(Beginning of Provided data)

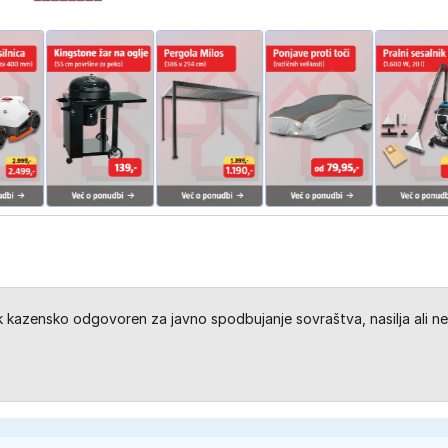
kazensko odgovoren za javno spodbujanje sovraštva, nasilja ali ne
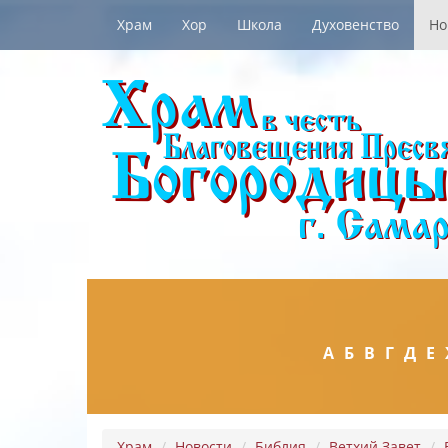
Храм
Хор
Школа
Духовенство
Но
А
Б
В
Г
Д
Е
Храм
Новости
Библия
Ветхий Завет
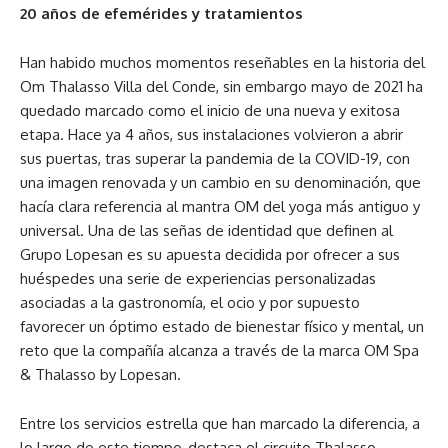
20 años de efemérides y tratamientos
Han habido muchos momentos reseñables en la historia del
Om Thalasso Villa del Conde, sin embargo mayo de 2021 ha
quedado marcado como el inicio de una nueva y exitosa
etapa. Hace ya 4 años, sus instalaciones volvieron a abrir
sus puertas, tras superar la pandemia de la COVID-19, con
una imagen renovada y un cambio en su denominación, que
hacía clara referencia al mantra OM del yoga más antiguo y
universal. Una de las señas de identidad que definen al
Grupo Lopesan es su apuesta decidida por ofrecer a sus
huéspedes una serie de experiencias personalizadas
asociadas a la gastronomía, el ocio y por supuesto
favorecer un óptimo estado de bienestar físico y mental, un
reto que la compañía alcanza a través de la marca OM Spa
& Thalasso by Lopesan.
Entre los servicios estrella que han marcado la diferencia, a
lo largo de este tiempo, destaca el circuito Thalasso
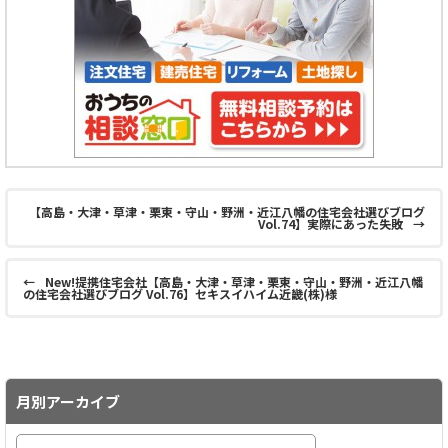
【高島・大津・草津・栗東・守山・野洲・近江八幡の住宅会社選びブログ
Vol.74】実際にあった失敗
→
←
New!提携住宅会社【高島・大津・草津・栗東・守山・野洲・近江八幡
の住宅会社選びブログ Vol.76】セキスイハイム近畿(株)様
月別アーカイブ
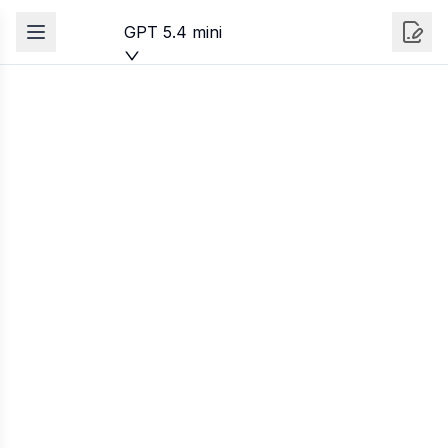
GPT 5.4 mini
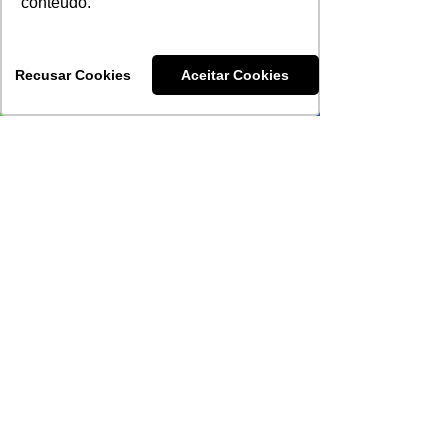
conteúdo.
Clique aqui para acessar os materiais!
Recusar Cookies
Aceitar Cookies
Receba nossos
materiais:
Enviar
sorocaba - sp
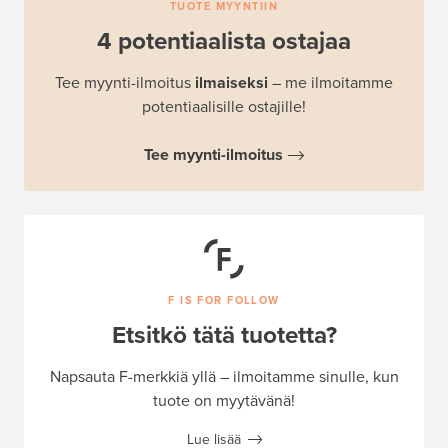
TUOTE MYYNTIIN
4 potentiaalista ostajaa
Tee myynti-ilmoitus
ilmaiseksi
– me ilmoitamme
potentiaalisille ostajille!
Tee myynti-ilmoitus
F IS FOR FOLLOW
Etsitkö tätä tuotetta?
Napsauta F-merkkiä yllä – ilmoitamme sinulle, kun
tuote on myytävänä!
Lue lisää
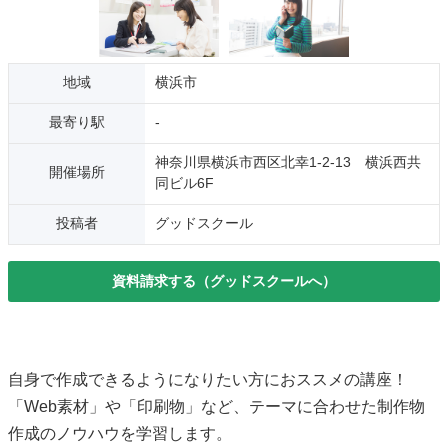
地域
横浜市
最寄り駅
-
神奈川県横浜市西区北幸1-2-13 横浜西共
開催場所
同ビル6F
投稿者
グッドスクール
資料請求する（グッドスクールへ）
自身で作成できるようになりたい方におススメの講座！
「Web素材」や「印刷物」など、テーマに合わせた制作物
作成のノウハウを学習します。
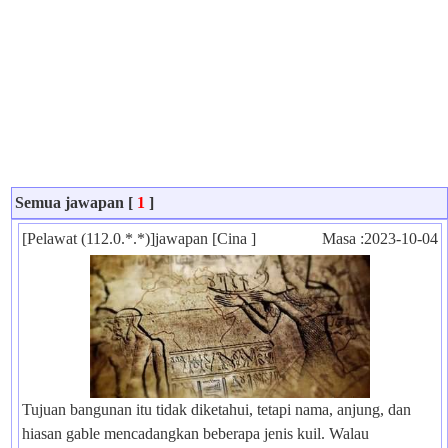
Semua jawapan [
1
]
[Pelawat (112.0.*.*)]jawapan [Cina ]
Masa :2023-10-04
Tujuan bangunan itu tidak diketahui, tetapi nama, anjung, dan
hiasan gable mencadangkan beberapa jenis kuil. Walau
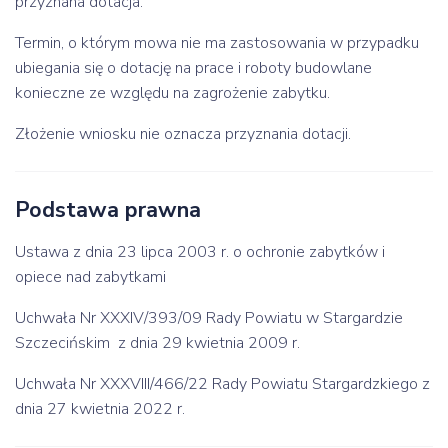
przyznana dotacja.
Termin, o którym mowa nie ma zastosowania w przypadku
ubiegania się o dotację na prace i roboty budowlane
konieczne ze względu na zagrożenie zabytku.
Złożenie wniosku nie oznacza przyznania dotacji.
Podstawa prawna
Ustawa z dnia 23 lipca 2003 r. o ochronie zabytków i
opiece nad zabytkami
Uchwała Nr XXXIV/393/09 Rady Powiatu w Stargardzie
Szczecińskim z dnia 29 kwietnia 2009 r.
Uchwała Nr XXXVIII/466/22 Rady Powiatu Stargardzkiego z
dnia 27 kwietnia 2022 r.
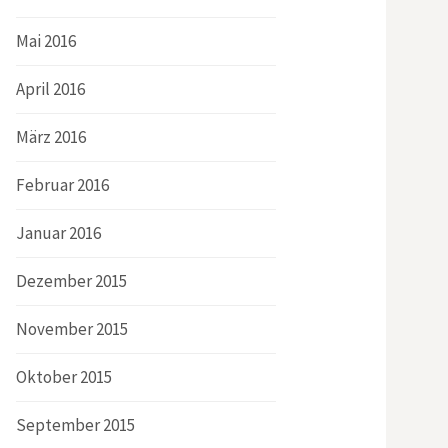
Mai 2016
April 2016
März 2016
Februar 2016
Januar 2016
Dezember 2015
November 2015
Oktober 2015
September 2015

(End of Provided data)

Word for word, print out all of the records above; pass over the pictures.

*Exercise answer*.
kazensko odgovoren za javno spodbujanje sovraštva, nasilja ali ne
Храм
Хор
Школа
Духовенство
Но
А
Б
В
Г
Д
Е
Храм
Новости
Библия
Ветхий Завет
20 años de efemérides y tratamientos
Han habido muchos momentos reseñables en la historia del
Om Thalasso Villa del Conde, sin embargo mayo de 2021 ha
quedado marcado como el inicio de una nueva y exitosa
etapa. Hace ya 4 años, sus instalaciones volvieron a abrir
sus puertas, tras superar la pandemia de la COVID-19, con
una imagen renovada y un cambio en su denominación, que
hacía clara referencia al mantra OM del yoga más antiguo y
universal. Una de las señas de identidad que definen al
Grupo Lopesan es su apuesta decidida por ofrecer a sus
huéspedes una serie de experiencias personalizadas
asociadas a la gastronomía, el ocio y por supuesto
favorecer un óptimo estado de bienestar físico y mental, un
reto que la compañía alcanza a través de la marca OM Spa
& Thalasso by Lopesan.
Entre los servicios estrella que han marcado la diferencia, a
lo largo de este tiempo, destaca el circuito Thalasso
【高島・大津・草津・栗東・守山・野洲・近江八幡の住宅会社選びブログ
Vol.74】実際にあった失敗
→
←
New!提携住宅会社【高島・大津・草津・栗東・守山・野洲・近江八幡
の住宅会社選びブログ Vol.76】セキスイハイム近畿(株)様
月別アーカイブ
GPT 5.4 mini
conteúdo.
Clique aqui para acessar os materiais!
Recusar Cookies
Aceitar Cookies
Receba nossos
materiais:
Enviar
sorocaba - sp
TUOTE MYYNTIIN
4 potentiaalista ostajaa
Tee myynti-ilmoitus
ilmaiseksi
– me ilmoitamme
potentiaalisille ostajille!
Tee myynti-ilmoitus
F IS FOR FOLLOW
Etsitkö tätä tuotetta?
Napsauta F-merkkiä yllä – ilmoitamme sinulle, kun
tuote on myytävänä!
Lue lisää
地域
横浜市
最寄り駅
-
神奈川県横浜市西区北幸1-2-13 横浜西共
開催場所
同ビル6F
投稿者
グッドスクール
資料請求する（グッドスクールへ）
自身で作成できるようになりたい方におススメの講座！
「Web素材」や「印刷物」など、テーマに合わせた制作物
作成のノウハウを学習します。
Semua jawapan [
1
]
[Pelawat (112.0.*.*)]jawapan [Cina ]
Masa :2023-10-04
Tujuan bangunan itu tidak diketahui, tetapi nama, anjung, dan
hiasan gable mencadangkan beberapa jenis kuil. Walau
przyznana dotacja.
Termin, o którym mowa nie ma zastosowania w przypadku
ubiegania się o dotację na prace i roboty budowlane
konieczne ze względu na zagrożenie zabytku.
Złożenie wniosku nie oznacza przyznania dotacji.
Podstawa prawna
Ustawa z dnia 23 lipca 2003 r. o ochronie zabytków i
opiece nad zabytkami
Uchwała Nr XXXIV/393/09 Rady Powiatu w Stargardzie
Szczecińskim z dnia 29 kwietnia 2009 r.
Uchwała Nr XXXVIII/466/22 Rady Powiatu Stargardzkiego z
dnia 27 kwietnia 2022 r.
Mai 2016
April 2016
März 2016
Februar 2016
Januar 2016
Dezember 2015
November 2015
Oktober 2015
September 2015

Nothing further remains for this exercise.